- From: <DPawson@rnib.org.uk>
- Date: Thu, 30 May 2002 11:07:37 -0400 (EDT)
- To: Jon.Ferraiolo@adobe.com, steven.pemberton@cwi.nl, www-style@w3.org
- Cc: www-svg@w3.org
Jon said: > So, it might be good to look at strategies that are most likely bring > discussion to a close as quickly as possible, such as "just > accept what SVG > 1.0 did" or "deprecate all color keywords everywhere". > Defining new color > keywords seems likely to produce the longest possible discussion.
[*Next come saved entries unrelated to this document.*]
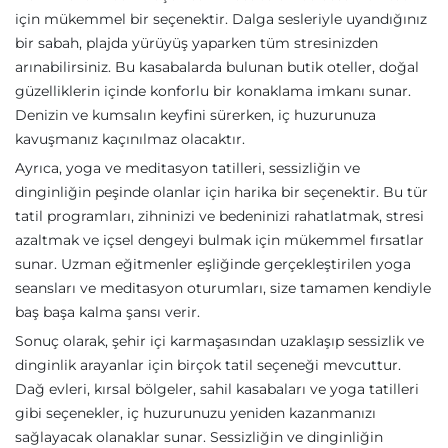
için mükemmel bir seçenektir. Dalga sesleriyle uyandığınız
bir sabah, plajda yürüyüş yaparken tüm stresinizden
arınabilirsiniz. Bu kasabalarda bulunan butik oteller, doğal
güzelliklerin içinde konforlu bir konaklama imkanı sunar.
Denizin ve kumsalın keyfini sürerken, iç huzurunuza
kavuşmanız kaçınılmaz olacaktır.
Ayrıca, yoga ve meditasyon tatilleri, sessizliğin ve
dinginliğin peşinde olanlar için harika bir seçenektir. Bu tür
tatil programları, zihninizi ve bedeninizi rahatlatmak, stresi
azaltmak ve içsel dengeyi bulmak için mükemmel fırsatlar
sunar. Uzman eğitmenler eşliğinde gerçekleştirilen yoga
seansları ve meditasyon oturumları, size tamamen kendiyle
baş başa kalma şansı verir.
Sonuç olarak, şehir içi karmaşasından uzaklaşıp sessizlik ve
dinginlik arayanlar için birçok tatil seçeneği mevcuttur.
Dağ evleri, kırsal bölgeler, sahil kasabaları ve yoga tatilleri
gibi seçenekler, iç huzurunuzu yeniden kazanmanızı
sağlayacak olanaklar sunar. Sessizliğin ve dinginliğin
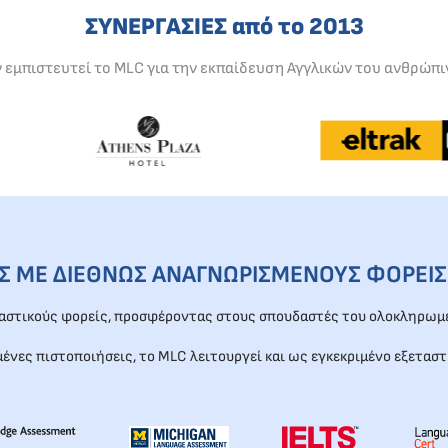
ΣΥΝΕΡΓΑΣΙΕΣ από το 2013
ν εμπιστευτεί το MLC για την εκπαίδευση Αγγλικών του ανθρώπι
ΕΣ ΜΕ ΔΙΕΘΝΩΣ ΑΝΑΓΝΩΡΙΣΜΕΝΟΥΣ ΦΟΡΕΙΣ
ταστικούς φορείς, προσφέροντας στους σπουδαστές του ολοκληρωμέ
μένες πιστοποιήσεις, το MLC λειτουργεί και ως εγκεκριμένο εξεταστ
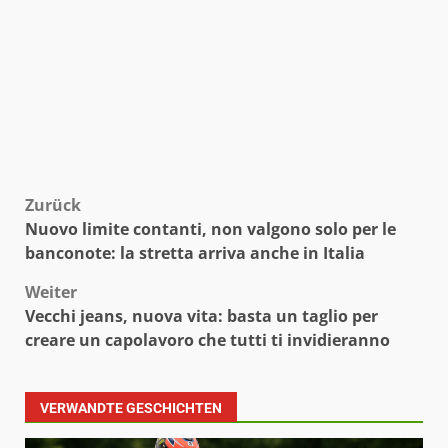
Beitragsnavigation
Zurück
Nuovo limite contanti, non valgono solo per le
banconote: la stretta arriva anche in Italia
Weiter
Vecchi jeans, nuova vita: basta un taglio per
creare un capolavoro che tutti ti invidieranno
VERWANDTE GESCHICHTEN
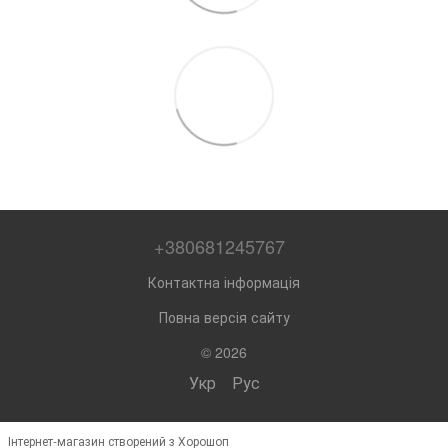
+380681245767
Контактна інформація
Повна версія сайту
© 2026
Укр
Рус
Інтернет-магазин створений з Хорошоп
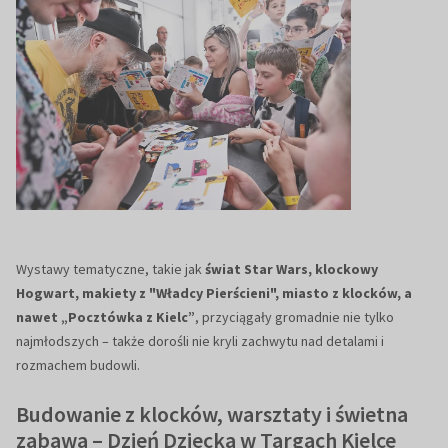
Wystawy tematyczne, takie jak
świat Star Wars, klockowy
Hogwart, makiety z "Władcy Pierścieni", miasto z klocków, a
nawet „Pocztówka z Kielc”
, przyciągały gromadnie nie tylko
najmłodszych – także dorośli nie kryli zachwytu nad detalami i
rozmachem budowli.
Budowanie z klocków, warsztaty i świetna
zabawa – Dzień Dziecka w Targach Kielce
What's the practicality of simply using the rgb format, then in an informative part of the spec providing a guide table of names that could be used, Something of the form colourName rgb value Such that if this is being approached from some programmatic form such a table could be defined to allow the names to be used. answering the 'other spec's view': XSL refers over to CSS2 E.g. CSS2 Reference: "border-top-color" property http://www.w3.org/TR/REC-CSS2/box.html#propdef-border-top-color which defers to The list of keyword color names is: aqua, black, blue, fuchsia, gray, green, lime, maroon, navy, olive, purple, red, silver, teal, white, and yellow. These 16 colors are defined in HTML 4.0 No resolution there, I liked Chris's comment this morning <quote>But now it seems the trend is more to document existing practice rather than design a good thing - same as happened in HTML 3.2 and 4.0. Pragmatics and a stab at interoperability wins over a pure but unused design.</quote> for Internationalisation, is rgb the short way out? Regards DaveP - NOTICE: The information contained in this email and any attachments is confidential and may be legally privileged. If you are not the intended recipient you are hereby notified that you must not use, disclose, distribute, copy, print or rely on this email's content. If you are not the intended recipient, please notify the sender immediately and then delete the email and any attachments from your system. RNIB has made strenuous efforts to ensure that emails and any attachments generated by its staff are free from viruses. However, it cannot accept any responsibility for any viruses which are transmitted. We therefore recommend you scan all attachments. Please note that the statements and views expressed in this email and any attachments are those of the author and do not necessarily represent those of RNIB. RNIB Registered Charity Number: 226227 Website: http://www.rnib.org.uk 14th June 2002 is RNIB Look Loud Day - visit http://www.lookloud.org.uk to find out all about it.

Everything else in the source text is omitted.